Interpretation of PRO results: minimal clinical important difference (MCID)

MCID was designed to solve the clinical explanation problem of a GC-PROM score change [33]. The methods used to estimate the MCID mainly include the effect size (ES), standard error of measurement (SEM), standardized response mean, and reliable change index (RCI) [34]. In this article, we used SEM and RCI to estimate the MCID.


Participant characteristics

A total of 145 patients and 55 healthy subjects were included in the pre-survey. Among these subjects, 20 patients completed the questionnaire again 4 days after first completing the questionnaire. Finally, completed questionnaires were collected from 130 patients and 52 healthy subjects. All 20 retest questionnaires were recovered. In the formal survey, a total of 530 questionnaires (400 patients with GC, 130 healthy subjects) were administered. Ultimately, completed questionnaires were collected from 364 patients with GC and 112 healthy subjects. A total of 45 patients with GC were retested, and all of the retest questionnaires were recovered. We compared baseline data of two groups using t-tests for continuous variables and chi-square tests for categorical variables. The results with the significance level set at P < 0.05 showed that the baseline data from patients with GC and from healthy subjects were all comparable (Table 1).

Table 1 Baseline data of subjects in the formal survey

The conceptual framework of the GC-PROM

The established conceptual framework included four domains, 13 subdomains. After the literature review and interviews with patients with GC, an initial pool of 79 items was developed. Based on the cognitive test and expert consultation, we deleted 14 items, added three items, and modified two items. Finally, conceptual framework included the scale contained 4 domains (physiological, psychological, social, and therapeutic domains), 13 subdomains (abdominal symptoms, systemic symptoms, physical state, independence, anxiety, depression, pessimism, fear, social support, social adaptation, effectiveness, satisfaction, compliance, and drug side effects), and 68 items.

Formation of the initial and final scales through two item-selection processes

Seven methods, including the SD, exploratory factor analysis, Cronbach’s alpha coefficient, retest reliability, correlation coefficient, distinction analysis, and IRT, were used to select items. Twenty-two items in the selected item pool were suggested for deletion by seven methods. Meanwhile practical meanings of 22 items were taken in account. Finally, a consensus was reached that these items should be deleted. In the second item-selection process, a formal investigation was conducted with the above reduced (i.e., 46 items) questionnaire. The items were again screened using the above seven methods and practical meanings. According to the results shown in Table 2, eight items were deleted.

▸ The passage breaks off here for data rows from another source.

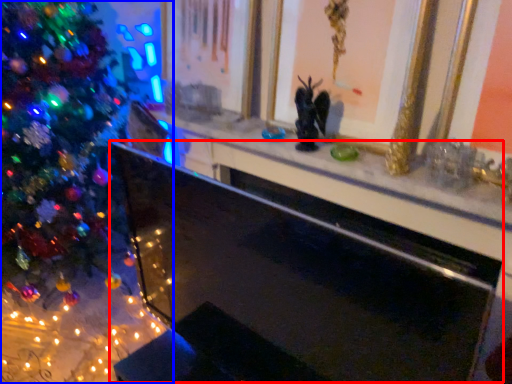 Question: Which object appears closest to the camera in this image, fireplace (highlighted by a red box) or christmas tree (highlighted by a blue box)?

Choices:
 (A) fireplace
 (B) christmas tree

Answer: (A) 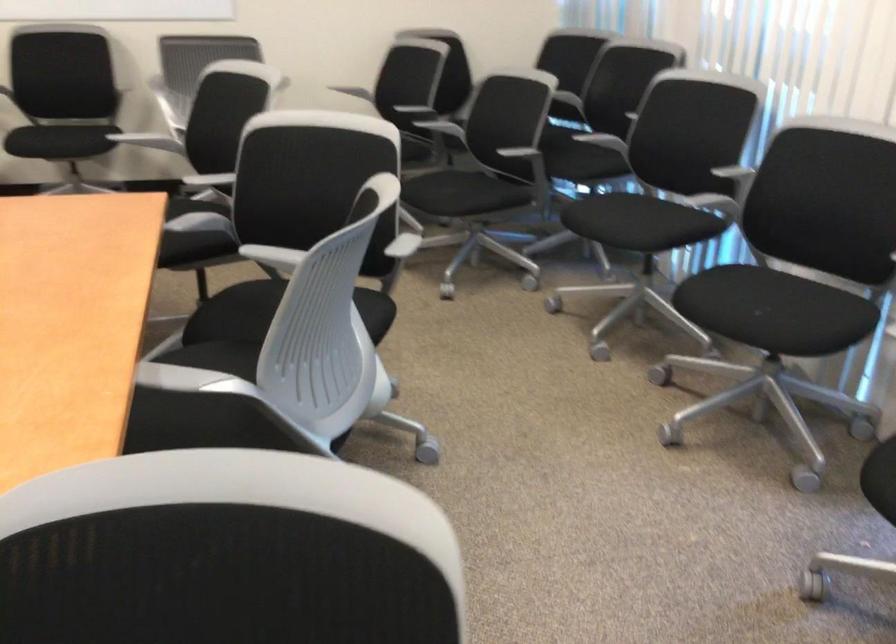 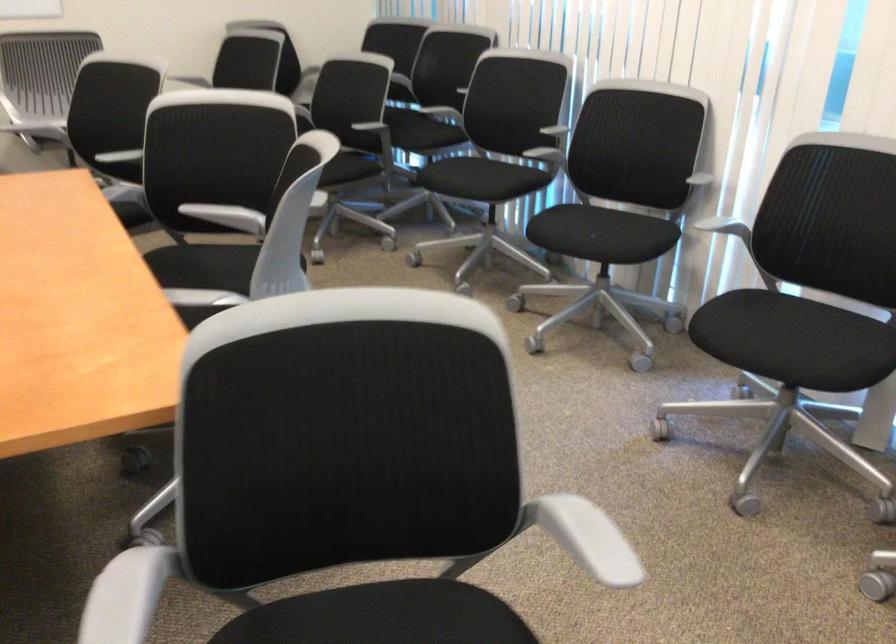 In the second image, find the point that corresponds to (718,185) in the first image.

Table 2 Screening results of the second item-selection phase using CTT and IRT

Finally, the scale contained 4 domains, 13 subdomains, and 38 items (See Additional file 1). The structural framework of the final scale was shown in Table 3.

Table 3 Scale structure of the final GC-PROM

Evaluating the properties of the GC-PROM

The final GC-PROM was evaluated for validity, reliability, and feasibility using data obtained from 364 patients with GC and 112 healthy subjects.

Evaluation of reliability

Cronbach’s alpha coefficients for the four domains and 13 subdomains were between 0.700 and 0.917. As was evident in these values, the GC-PROM demonstrated a good degree of internal consistency reliability.

Evaluation of validity

Content validity

To ensure that all the items appropriate, we assessed content validity by referring to the relevant previous literature. Face-to-face interviews were conducted with patients with GC to identify potential items. Meanwhile, we also consulted with experts for item refinement.

Construct validity

The indexes of fit for four domains (Root Mean Square Residual: 0.048–0.079; Normed Fit Index: 0.91–0.97; Bentler Comparative Fit Index: 0.91–0.98, incremental fit index: 0.91–0.98.) met the defined criteria, which were strongly suggested by the high factor loading. The results of confirmatory factor analysis appear in Table 4. The standardized factor loadings of 13 subdomains were greater than 0.5. Therefore, the construct validity was deemed satisfactory.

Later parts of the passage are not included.